México era un mosaico de lenguas y de razas dispersas desigualmente un poco en todo su territorio. Las densas masas del altiplano, de Chiapas o de Yucatán -las que sufrieron todo el peso de la Colonia - eran bien conocidas desde el siglo XVI, pero había una multitud de grupos ignorados en las dos cadenas montañosas, en los desiertos del norte o en los bosques del sur. El explorador noruego Carl Lumholtzm al terminar un largo viaje por la Sierra Madre Occidental pudo escribir un libro donde recogía sus observaciones y titularlo con justicia “El México desconocido”, porque en 1910 enormes extensiones se habían convertido en una tierra incógnita.
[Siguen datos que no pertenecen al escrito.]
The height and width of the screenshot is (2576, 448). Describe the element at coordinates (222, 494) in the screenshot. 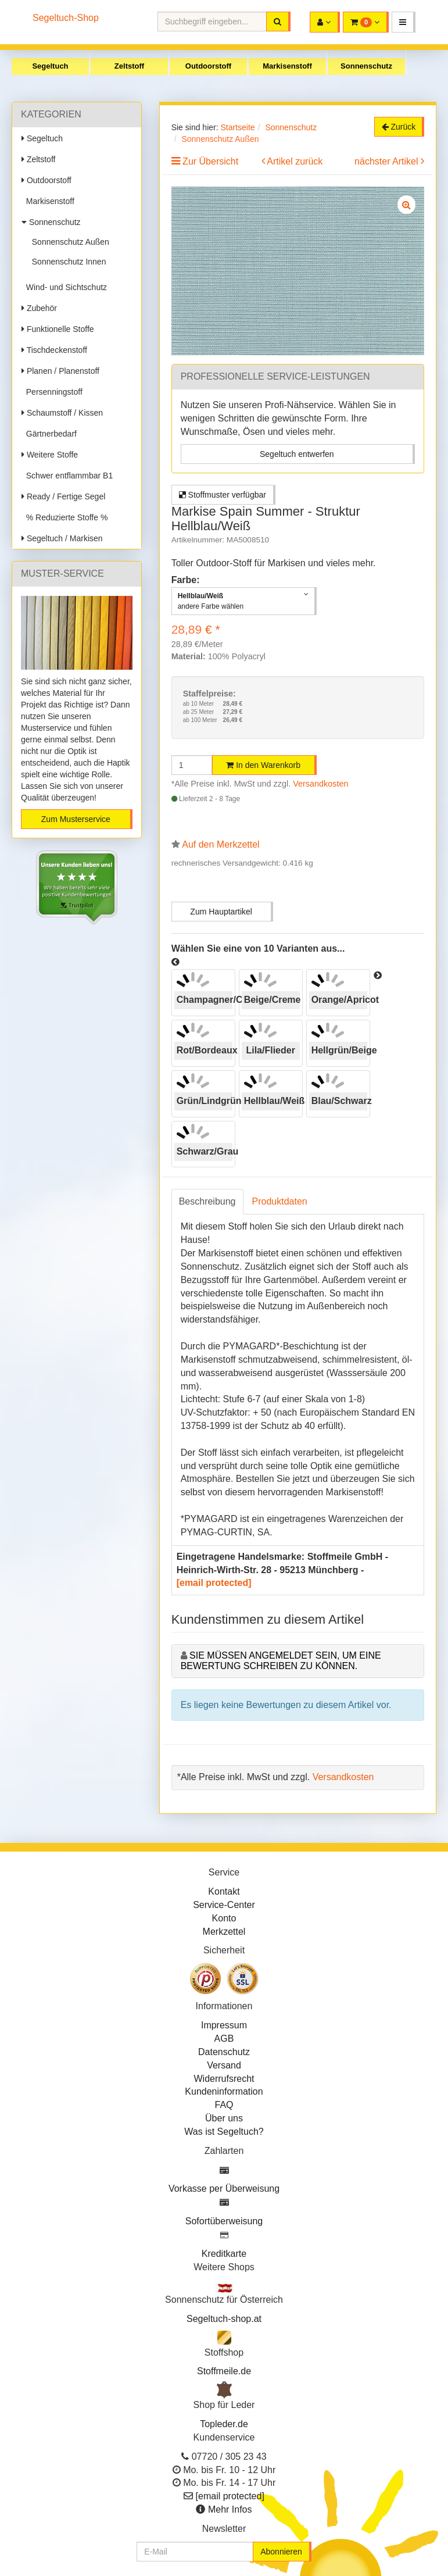

I see `Stoffmuster verfügbar` at that location.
Millones de seres vivían una existencia “salvaje”, de la que ya no se guardaba memoria alguna. Incluso los vestigios de remotas evangelizaciones se habían modificado dando origen a nuevos rituales. En el sigilo de las altas montañas o de las selvas, los chamanes se sentaban alrededor del Abuelo Fuego y cantaban los mitos de fundación durante la noche. Se rendía culto a los señores de los animales, a los venados azules y bermejos, a los peces y a las águilas –las que vuelan alto y todo lo ven y todo lo saben. Cuyas plumas conferían sus poderes al chamán. Muchas tribus emprendían ascensiones místicas tomando drogas alucinantes o pasaban una parte de su vida visitando los lugares donde los dioses habían realizado sus hazañas creadoras o sacralizando sus tierras y sus cosechas. Ellos se sentían contemporáneos y colaboradores de los dioses en la tarea de mantener el equilibrio del mundo, y su mayor preocupación consistía en reconstruir, mediante su sacrificio, el tiempo y el espacio sagrados, como la sola posibilidad de trascender el amargo tiempo profano. El mundo celeste estaba cargado de significación. Quetzalcóatl. La Estrella de la Mañana, seguía matando con sus flechas a su hermano Tezcatlipoca. La Estrella de la Tarde, haciendo el día; el sol y los muertos recorrían el camino del inframundo y la nostalgia del paraíso los hacía conservar su modelo simbólico en los campos ceremoniales. Un inmenso tesoro de ciudades devoradas por la selva, de mitos, de cantos, de danzas, de preciosos objetos rituales, de ceremonias esotéricas yacía ignorado y sólo interesaba a unos pocos antropólogos extranjeros.

LÁZARO CÁRDENAS Y LA REVOLUCIÓN MEXICANA. FERNANDO BENÍTEZ. Fondo de Cultura Económica. México. Primera reimpresión 1980.